全米剣道選手権大会に審判員として参加して
師範 南 雄三

私は今年(平成20年)の7月3・4・5日に、アメリカのラスベガスで行なわれた「第11回全米剣道選手権大会」に、縁あって審判員として参加する機会を得ました。この大会を通じて感じたことは沢山ありますがその一部を紹介したいと思います。

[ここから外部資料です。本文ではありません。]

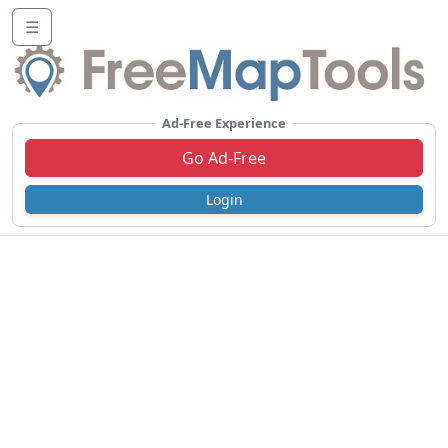
☰
Ad-Free Experience
Go Ad-Free
Login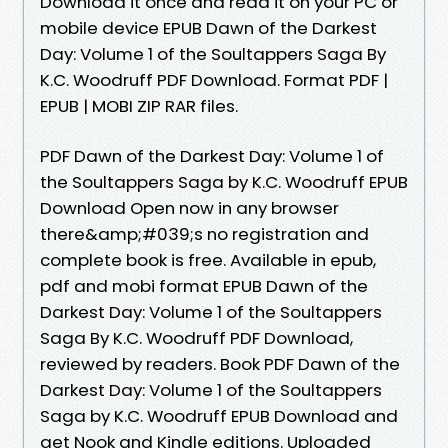
Download it once and read it on your PC or
mobile device EPUB Dawn of the Darkest
Day: Volume 1 of the Soultappers Saga By
K.C. Woodruff PDF Download. Format PDF |
EPUB | MOBI ZIP RAR files.
PDF Dawn of the Darkest Day: Volume 1 of
the Soultappers Saga by K.C. Woodruff EPUB
Download Open now in any browser
there&amp;#039;s no registration and
complete book is free. Available in epub,
pdf and mobi format EPUB Dawn of the
Darkest Day: Volume 1 of the Soultappers
Saga By K.C. Woodruff PDF Download,
reviewed by readers. Book PDF Dawn of the
Darkest Day: Volume 1 of the Soultappers
Saga by K.C. Woodruff EPUB Download and
get Nook and Kindle editions. Uploaded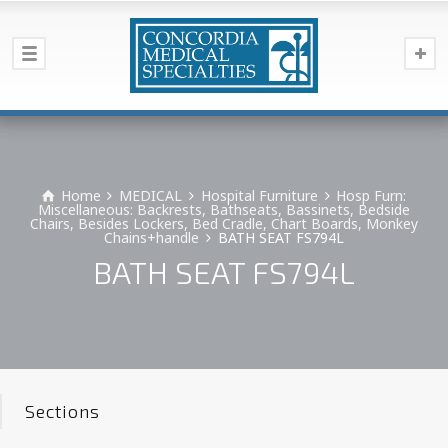
Home
MEDICAL
Hospital Furniture
Hosp Furn:
Miscellaneous: Backrests, Bathseats, Bassinets, Bedside
Chairs, Besides Lockers, Bed Cradle, Chart Boards, Monkey
Chains+handle
BATH SEAT FS794L
BATH SEAT FS794L
Sections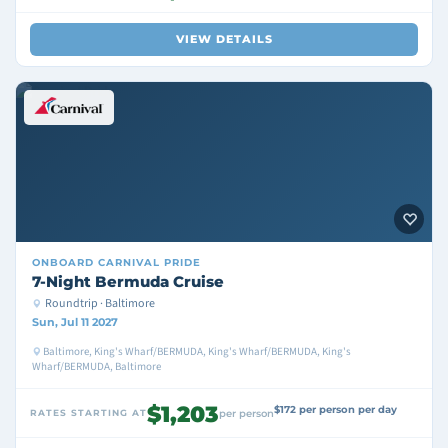
VIEW DETAILS
ONBOARD
CARNIVAL PRIDE
7-Night Bermuda Cruise
Roundtrip · Baltimore
Sun, Jul 11 2027
Baltimore, King's Wharf/BERMUDA, King's Wharf/BERMUDA, King's
Wharf/BERMUDA, Baltimore
$1,203
$172 per person per day
RATES STARTING AT
per person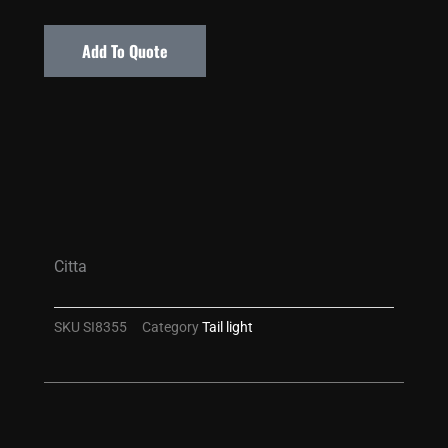
Add To Quote
Citta
SKU
SI8355
Category
Tail light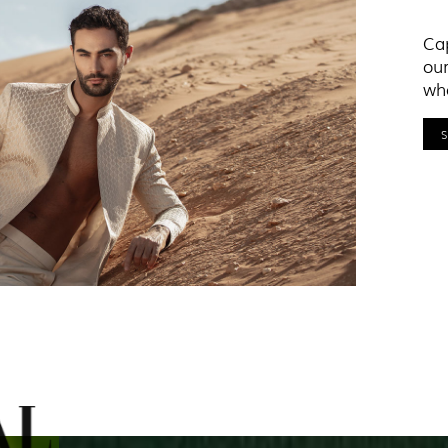
Cap
our
who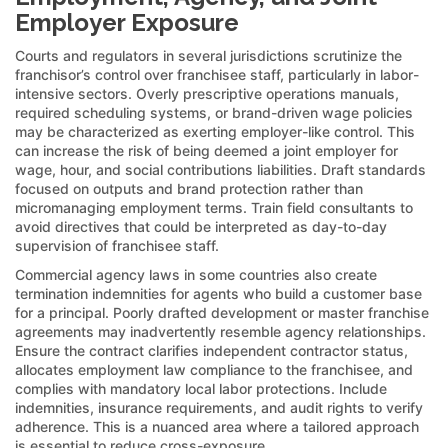
Employer Exposure
Courts and regulators in several jurisdictions scrutinize the
franchisor’s control over franchisee staff, particularly in labor-
intensive sectors. Overly prescriptive operations manuals,
required scheduling systems, or brand-driven wage policies
may be characterized as exerting employer-like control. This
can increase the risk of being deemed a joint employer for
wage, hour, and social contributions liabilities. Draft standards
focused on outputs and brand protection rather than
micromanaging employment terms. Train field consultants to
avoid directives that could be interpreted as day-to-day
supervision of franchisee staff.
Commercial agency laws in some countries also create
termination indemnities for agents who build a customer base
for a principal. Poorly drafted development or master franchise
agreements may inadvertently resemble agency relationships.
Ensure the contract clarifies independent contractor status,
allocates employment law compliance to the franchisee, and
complies with mandatory local labor protections. Include
indemnities, insurance requirements, and audit rights to verify
adherence. This is a nuanced area where a tailored approach
is essential to reduce cross-exposure.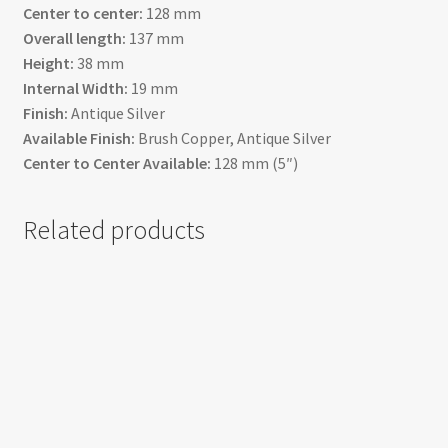
Center to center:
128 mm
Overall length:
137 mm
Height:
38 mm
Internal Width:
19 mm
Finish:
Antique Silver
Available Finish:
Brush Copper, Antique Silver
Center to Center Available:
128 mm (5″)
Related products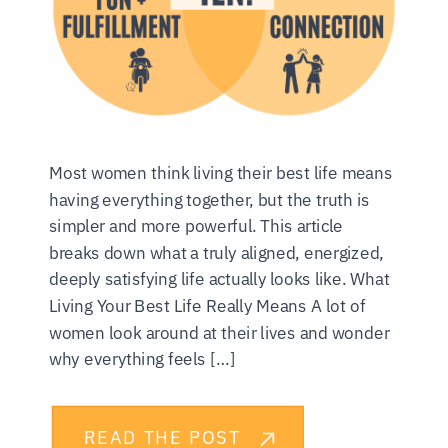
Most women think living their best life means
having everything together, but the truth is
simpler and more powerful. This article
breaks down what a truly aligned, energized,
deeply satisfying life actually looks like. What
Living Your Best Life Really Means A lot of
women look around at their lives and wonder
why everything feels […]
READ THE POST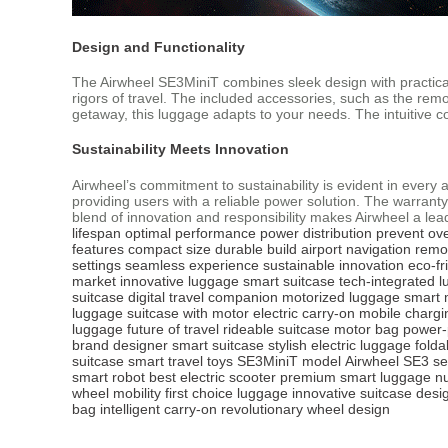
Design and Functionality
The Airwheel SE3MiniT combines sleek design with practical 
rigors of travel. The included accessories, such as the remo
getaway, this luggage adapts to your needs. The intuitive c
Sustainability Meets Innovation
Airwheel’s commitment to sustainability is evident in every
providing users with a reliable power solution. The warranty
blend of innovation and responsibility makes Airwheel a lea
lifespan
optimal performance
power distribution
prevent ov
features
compact size
durable build
airport navigation
remo
settings
seamless experience
sustainable innovation
eco-fr
market
innovative luggage
smart suitcase
tech-integrated 
suitcase
digital travel companion
motorized luggage
smart 
luggage
suitcase with motor
electric carry-on
mobile chargi
luggage
future of travel
rideable suitcase
motor bag
power-
brand
designer smart suitcase
stylish electric luggage
folda
suitcase
smart travel toys
SE3MiniT model
Airwheel SE3 se
smart robot
best electric scooter
premium smart luggage
n
wheel mobility
first choice luggage
innovative suitcase desi
bag
intelligent carry-on
revolutionary wheel design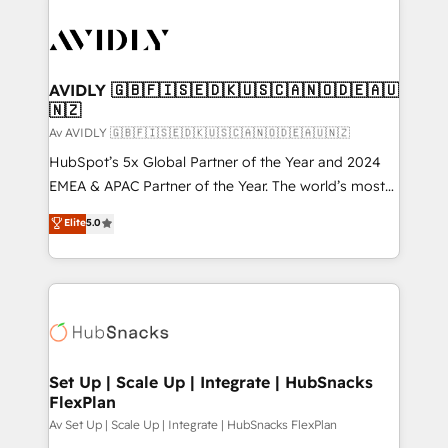
AVIDLY 🇬🇧🇫🇮🇸🇪🇩🇰🇺🇸🇨🇦🇳🇴🇩🇪🇦🇺
🇳🇿
Av AVIDLY 🇬🇧🇫🇮🇸🇪🇩🇰🇺🇸🇨🇦🇳🇴🇩🇪🇦🇺🇳🇿
HubSpot’s 5x Global Partner of the Year and 2024
EMEA & APAC Partner of the Year. The world’s most
experienced and fully accredited HubSpot Solutions
Elite
5.0
Partner. 🚀 With 2,750+ HubSpot projects delivered
and 370+ specialists across EMEA, APAC and NAM,
we de-risk complex CRM programmes and
accelerate ROI across every HubSpot Hub. 🧭 From
multi-region migrations to AI-powered automation,
we turn complexity into clarity, human at global
scale. 🏆 HubSpot’s CEO called us “the partner of the
Set Up | Scale Up | Integrate | HubSnacks
FlexPlan
future.” Others agree it is proof of trust built through
measurable impact.
Av Set Up | Scale Up | Integrate | HubSnacks FlexPlan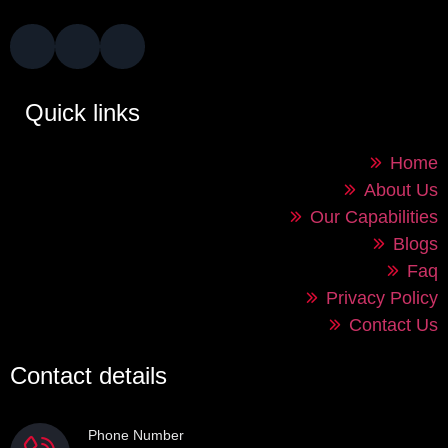
Quick links
Home
About Us
Our Capabilities
Blogs
Faq
Privacy Policy
Contact Us
Contact details
Phone Number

第一に感じたことは、アメリカ選手の多くが世界大会での日本に対する勝利の興奮をそのまま維持しているということです。ご存知のとおり、世界大会で日本が初めて敗れたのが、一昨年の世界大会でのアメリカチームです。世界大会では、とても大きな勢いと盛り上がりを感じましたが、今大会でも全体を通じて、選手の一人一人が大会に出場する喜びを身体全体に充満させて試合をしているのです。そんなアメリカチームを見て、私達同行した者の多くが、アメリカは日本にとってこれからも侮れない強敵の一つになるだろうという印象を受けました。

第二に、ある人が「日本で失われた武士道の精神がここアメリカに残っている」と述懐していましたが、私も同様の印象です。武士道的精神の本質は尊敬と感謝の礼、そして命がけの捨て身にあると私は考えています。残念ながら、今の日本での試合を見ていると、負けないための工夫が良い試合と考えられている節があります。捨て身になれないそうした精神からは相手に対する本心からの尊敬と感謝の礼は生れません。また、監督や観客の姿も同じで、日本の地方大会でしばしば見られる、監督からの試合中での選手に対する指示、さらには叱責や罵声などを浴びせる姿を殆ど見かけませんでした。

勝負の世界である以上は、一昨年の世界大会で日本がアメリカに負けたことはさしたる問題ではないと思っています。しかし、剣道における優れた要素が日本剣道から失われることこそは、大問題だと思います。海外の人達が最も大切に考え、剣道を通して学ぼうとしている精神こそ、本家である日本剣道が維持していなければならない大切な要素です。それこそが私達が子供達にきちんと学ばせ、身に付けさせなければならない本質なのではないかと思います。

私達日本から参加した審判員の誰もが、とても清々しい気持ちで最後まで審判を努めることができました。この大会を通じて、我々指導する立場の者は、勝ち負けを越え、海外の人々からも尊敬される内容の剣道を、将来を担う子供達のために伝えて行くことが、最も大切なことなのだと改めて強く認識した次第です。